§ Your instructions
Transcribe every line from the one containing "Where is each element in this w=400" to the end of the listing, exactly as written, and leave out the pictures.

§ Information given

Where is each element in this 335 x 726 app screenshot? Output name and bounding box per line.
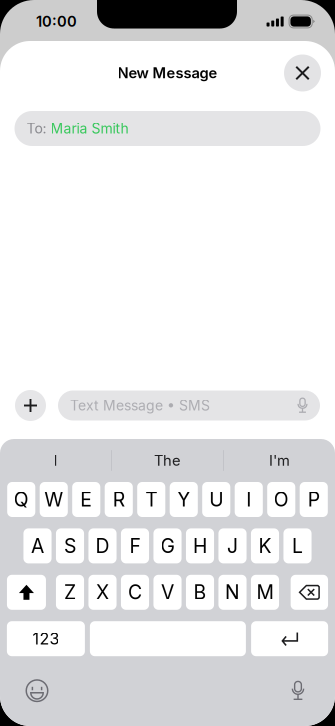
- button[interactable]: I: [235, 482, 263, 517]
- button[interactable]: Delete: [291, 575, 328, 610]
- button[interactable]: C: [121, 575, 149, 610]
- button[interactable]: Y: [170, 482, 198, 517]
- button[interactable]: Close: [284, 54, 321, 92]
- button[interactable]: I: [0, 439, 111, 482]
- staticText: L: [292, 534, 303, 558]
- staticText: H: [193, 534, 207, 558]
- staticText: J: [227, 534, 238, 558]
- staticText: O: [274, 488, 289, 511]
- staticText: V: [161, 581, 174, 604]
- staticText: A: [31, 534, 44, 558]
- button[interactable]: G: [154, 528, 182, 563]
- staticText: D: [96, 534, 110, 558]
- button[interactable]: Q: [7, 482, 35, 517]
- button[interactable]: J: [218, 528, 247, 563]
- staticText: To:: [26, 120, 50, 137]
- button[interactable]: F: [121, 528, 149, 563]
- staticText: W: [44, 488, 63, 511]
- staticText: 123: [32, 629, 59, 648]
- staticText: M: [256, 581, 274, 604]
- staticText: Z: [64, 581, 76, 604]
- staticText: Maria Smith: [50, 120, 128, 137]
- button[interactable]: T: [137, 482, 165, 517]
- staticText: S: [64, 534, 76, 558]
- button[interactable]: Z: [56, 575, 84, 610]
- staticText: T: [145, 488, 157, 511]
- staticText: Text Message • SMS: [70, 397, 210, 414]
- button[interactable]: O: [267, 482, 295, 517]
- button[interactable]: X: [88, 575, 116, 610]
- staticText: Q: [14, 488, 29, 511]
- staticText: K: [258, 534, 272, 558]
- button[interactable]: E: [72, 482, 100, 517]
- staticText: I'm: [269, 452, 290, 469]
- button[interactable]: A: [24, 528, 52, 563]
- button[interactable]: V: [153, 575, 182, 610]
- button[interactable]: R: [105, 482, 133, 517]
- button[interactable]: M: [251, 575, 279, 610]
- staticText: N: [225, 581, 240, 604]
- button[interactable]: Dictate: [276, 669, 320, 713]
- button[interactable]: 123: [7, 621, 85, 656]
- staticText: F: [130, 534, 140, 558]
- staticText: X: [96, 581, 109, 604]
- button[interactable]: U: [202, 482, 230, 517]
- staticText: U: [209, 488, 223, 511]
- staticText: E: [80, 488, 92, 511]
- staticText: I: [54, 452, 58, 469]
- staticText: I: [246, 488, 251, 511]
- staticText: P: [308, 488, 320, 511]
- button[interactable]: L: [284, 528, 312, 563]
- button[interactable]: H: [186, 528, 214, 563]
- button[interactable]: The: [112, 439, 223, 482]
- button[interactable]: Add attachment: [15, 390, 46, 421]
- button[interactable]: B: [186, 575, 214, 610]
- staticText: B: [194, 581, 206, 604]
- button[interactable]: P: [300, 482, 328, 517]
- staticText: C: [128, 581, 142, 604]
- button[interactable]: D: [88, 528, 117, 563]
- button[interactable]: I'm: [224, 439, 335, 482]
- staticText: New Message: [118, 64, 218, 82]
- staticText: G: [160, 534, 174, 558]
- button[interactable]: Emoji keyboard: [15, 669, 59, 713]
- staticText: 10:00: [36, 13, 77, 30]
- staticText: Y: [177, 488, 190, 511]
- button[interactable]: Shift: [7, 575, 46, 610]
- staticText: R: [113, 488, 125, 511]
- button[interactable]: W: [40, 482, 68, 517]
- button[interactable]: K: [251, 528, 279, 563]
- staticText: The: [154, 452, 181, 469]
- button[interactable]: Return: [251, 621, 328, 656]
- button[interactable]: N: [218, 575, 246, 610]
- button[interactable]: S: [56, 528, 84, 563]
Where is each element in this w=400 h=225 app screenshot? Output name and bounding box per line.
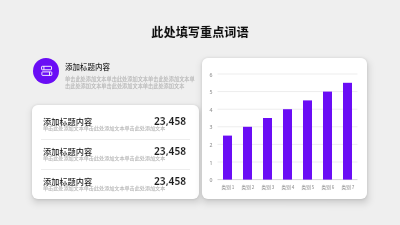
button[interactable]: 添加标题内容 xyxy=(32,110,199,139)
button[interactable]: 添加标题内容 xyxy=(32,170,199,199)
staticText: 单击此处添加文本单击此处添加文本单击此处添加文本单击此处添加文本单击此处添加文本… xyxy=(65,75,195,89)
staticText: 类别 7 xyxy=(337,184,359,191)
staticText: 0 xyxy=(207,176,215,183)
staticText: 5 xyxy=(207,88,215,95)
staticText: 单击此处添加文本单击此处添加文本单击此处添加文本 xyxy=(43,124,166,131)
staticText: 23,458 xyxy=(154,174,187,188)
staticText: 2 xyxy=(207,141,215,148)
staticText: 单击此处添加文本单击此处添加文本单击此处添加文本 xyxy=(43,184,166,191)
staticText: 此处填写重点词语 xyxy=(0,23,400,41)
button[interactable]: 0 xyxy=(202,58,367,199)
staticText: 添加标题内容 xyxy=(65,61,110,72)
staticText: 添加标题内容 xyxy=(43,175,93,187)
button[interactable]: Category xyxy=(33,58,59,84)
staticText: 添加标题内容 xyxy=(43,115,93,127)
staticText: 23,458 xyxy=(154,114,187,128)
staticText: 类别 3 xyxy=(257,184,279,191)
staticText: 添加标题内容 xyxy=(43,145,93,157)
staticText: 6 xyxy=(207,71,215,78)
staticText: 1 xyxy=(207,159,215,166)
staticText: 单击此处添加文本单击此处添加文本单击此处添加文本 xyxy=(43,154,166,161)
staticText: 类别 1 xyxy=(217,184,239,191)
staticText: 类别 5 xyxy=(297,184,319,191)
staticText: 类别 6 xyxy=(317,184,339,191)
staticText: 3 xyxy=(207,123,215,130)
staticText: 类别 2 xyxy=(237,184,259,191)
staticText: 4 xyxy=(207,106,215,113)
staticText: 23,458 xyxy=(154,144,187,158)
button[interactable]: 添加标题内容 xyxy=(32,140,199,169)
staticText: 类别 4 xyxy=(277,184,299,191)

§ Result
Where is each element in this w=400 h=225 app screenshot? Output name and bounding box per line.
button[interactable]: 添加标题内容 xyxy=(32,110,199,139)
button[interactable]: 添加标题内容 xyxy=(32,170,199,199)
staticText: 单击此处添加文本单击此处添加文本单击此处添加文本单击此处添加文本单击此处添加文本… xyxy=(65,75,195,89)
staticText: 类别 7 xyxy=(337,184,359,191)
staticText: 0 xyxy=(207,176,215,183)
staticText: 5 xyxy=(207,88,215,95)
staticText: 单击此处添加文本单击此处添加文本单击此处添加文本 xyxy=(43,124,166,131)
staticText: 23,458 xyxy=(154,174,187,188)
staticText: 2 xyxy=(207,141,215,148)
staticText: 单击此处添加文本单击此处添加文本单击此处添加文本 xyxy=(43,184,166,191)
staticText: 此处填写重点词语 xyxy=(0,23,400,41)
button[interactable]: 0 xyxy=(202,58,367,199)
staticText: 添加标题内容 xyxy=(65,61,110,72)
staticText: 添加标题内容 xyxy=(43,175,93,187)
button[interactable]: Category xyxy=(33,58,59,84)
staticText: 添加标题内容 xyxy=(43,115,93,127)
staticText: 23,458 xyxy=(154,114,187,128)
staticText: 类别 3 xyxy=(257,184,279,191)
staticText: 添加标题内容 xyxy=(43,145,93,157)
staticText: 6 xyxy=(207,71,215,78)
staticText: 1 xyxy=(207,159,215,166)
staticText: 单击此处添加文本单击此处添加文本单击此处添加文本 xyxy=(43,154,166,161)
staticText: 类别 1 xyxy=(217,184,239,191)
staticText: 类别 5 xyxy=(297,184,319,191)
staticText: 类别 6 xyxy=(317,184,339,191)
staticText: 3 xyxy=(207,123,215,130)
staticText: 类别 2 xyxy=(237,184,259,191)
staticText: 4 xyxy=(207,106,215,113)
staticText: 23,458 xyxy=(154,144,187,158)
button[interactable]: 添加标题内容 xyxy=(32,140,199,169)
staticText: 类别 4 xyxy=(277,184,299,191)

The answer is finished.